We're Celonis, the global leader in process mining technology, and we’ve delivered enormous value to the world’s largest and most esteemed companies. To continue to help organizations uncover hidden business value opportunities, reduce carbon emissions, and radically improve customer service, we need you to join us.
As part of our scaling Actions Platform team, you'll have a huge impact on helping teams and engineers build and operate resilient, reliable and scalable systems. You'll have ownership over our product's health, ensuring end-to-end availability and peak performance.
We are on the path to providing a first-class service, so we want our product to be super healthy and reliable at all times!
Collaboration is a huge part of our Celonis culture! Within this role, you’ll help teams catch issues before they affect customers, and tie reliability to business outcomes.
By helping our Product teams understand the reliability of their services and how they can improve it, our teams and engineers will be able to build, deliver, and operate resilient, reliable systems.
The work you’ll do
- Take ownership of complex issues related to performance, reliability, and scalability, from idea inception to production, including all required technical and organizational improvements.
- Help our engineering teams gain full control over the stability and performance of their services.
- Support and drive the investigation and resolution of incidents and issues in production.
- Monitor and maintain object and data storage solutions.
- Lead postmortems and root cause analysis to facilitate continuous improvement.
- Design, write, and deliver software that enhances the availability, scalability, and efficiency of our products.
- Proactively identify, plan, and execute improvement opportunities to minimize risks, address recurrent issues, automate manual processes, improve quality, and streamline our software deliveries.
- Provide technical leadership on reliability to engineers, managers, and product managers.
- Improve our monitoring, metrics, and KPIs, as well as define and implement missing SLOs.
- Implement processes and automation to prevent problem recurrence.
- Share acquired knowledge and document accordingly while implementing SRE best practices.

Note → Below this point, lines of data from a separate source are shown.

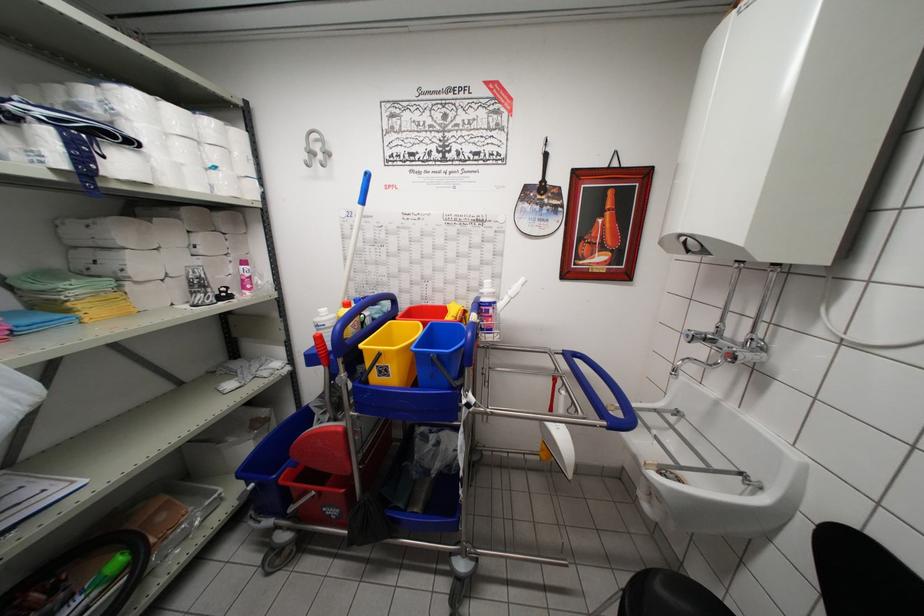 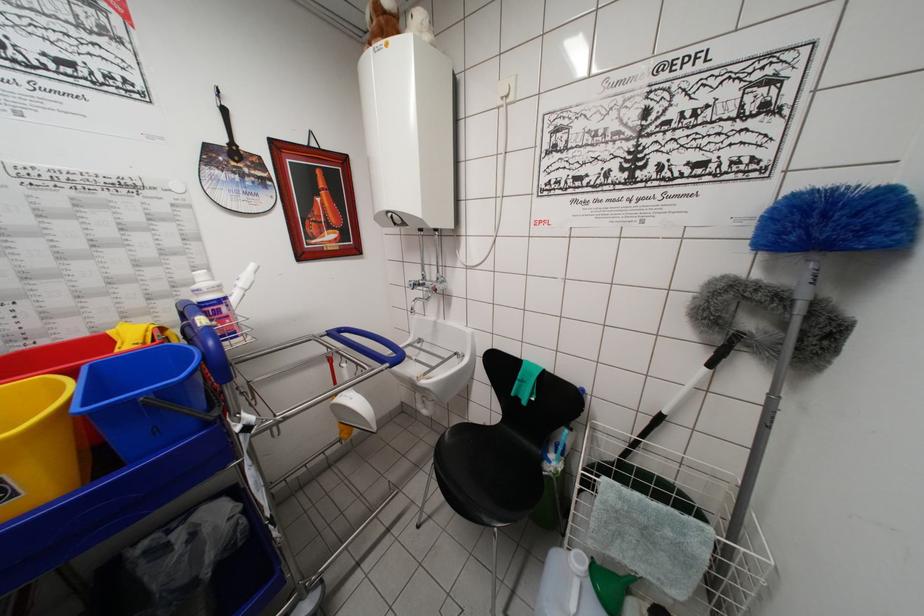 In the second image, find the point that corresponds to (x=649, y=468) in the first image.

(420, 383) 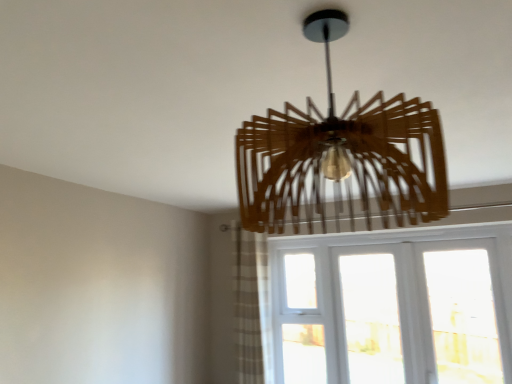 Question: Is plaid fabric curtain at lower center to the left or to the right of wooden chandelier at center in the image?

Choices:
 (A) right
 (B) left

Answer: (B)

Question: Is plaid fabric curtain at lower center inside or outside of wooden chandelier at center?

Choices:
 (A) outside
 (B) inside

Answer: (A)

Question: Which of these objects is positioned closest to the white textured glass at lower right?

Choices:
 (A) wooden chandelier at center
 (B) plaid fabric curtain at lower center

Answer: (B)

Question: Which object is the closest to the wooden chandelier at center?

Choices:
 (A) white textured glass at lower right
 (B) plaid fabric curtain at lower center

Answer: (B) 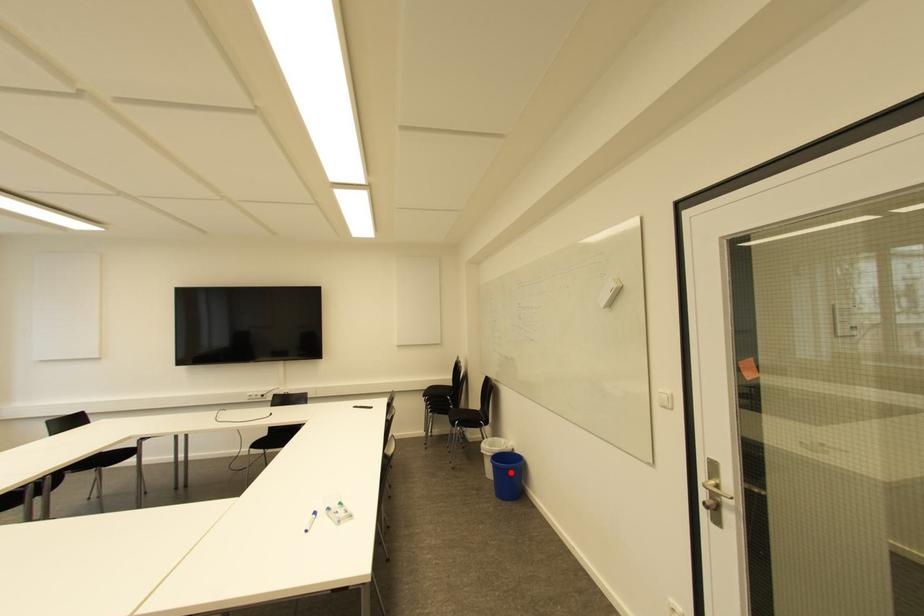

- Guide a technical roadmap for reliability to enable the planning and building of reliable solutions using our infrastructure and developer productivity platform.
The Qualifications You Need
- Experience in Software Engineering roles, typically with 5+ years of experience.
- Master’s degree in Computer Science or equivalent experience and skill set.
- Experience in developing and running large-scale productive services with Docker and Kubernetes.
- Experience working with in-memory data stores (e.g., Redis), RDBMS (e.g., Postgres), AMQP (e.g., RabbitMQ), and NoSQL (e.g., ElasticSearch).
- Experience working with various public cloud providers (AWS, Azure, or GCP) and modern cloud monitoring system observability frameworks (e.g., Datadog).
- Solid knowledge of scripting languages (e.g., Bash, Python, Ruby…).
- Proven problem-solving skills and the ability to troubleshoot complex technical issues.
- Deep commitment to maintaining high system reliability and availability.
- Experience in supporting or mentoring other developers in running services reliably in production.
- Excellent communication and collaboration skills to work effectively with cross-functional teams.
What Celonis can offer you:
- The unique opportunity to work within a new category of technology, Process Intelligence
- Investment in your personal growth and skill development (clear career paths, internal mobility opportunities, L&D platform, mentorships, and more)
- Great compensation and benefits packages (equity (restricted stock units), life insurance, time off, generous leave for new parents from day one, and more). For intern and working student benefits, click here
- Physical and mental well-being support (subsidized gym membership, access to counselling, virtual events on well-being topics, and more)
- A global and growing team of Celonauts from diverse backgrounds to learn from and work with
- An open-minded culture with innovative, autonomous teams
- Business Resource Groups to help you feel connected, valued and seen (Black@Celonis, Women@Celonis, Parents@Celonis, Pride@Celonis, Resilience@Celonis, Asians@Celonis, Latinx@Celonis, Veterans@Celonis and more
- A clear set of company values that guide everything we do: Live for Customer Value, The Best Team Wins, We Own It, Earth Is Our Future
Since 2011, Celonis has helped thousands of the world’s largest and most esteemed companies yield immediate cash impact, radically improve customer experience, and reduce carbon emissions. Its Process Intelligence platform uses industry-leading process mining technology and AI to present companies with a living digital twin of their end-to-end processes. For the first time, everyone in an organization has a common language for how the business runs, visibility into where value is hiding, and the ability to capture it. Celonis is headquartered in Munich, Germany and New York City, USA with more than 20 offices worldwide.
Celonis is an equal opportunity employer. We celebrate diversity and are committed to creating an inclusive environment and equal opportunity in all aspects of employment. We will not tolerate any unlawful discrimination or harassment of any kind. We make all employment decisions without regard to race/ethnicity, color, sex, pregnancy, age, sexual orientation, gender identity or expression, transgender status, national origin, citizenship status, religion, physical or mental disability, veteran status, or any other factor protected by applicable anti-discrimination laws. As a US federal contractor, we are committed to the principles of affirmative action in accordance with applicable laws and regulations. Different makes us better.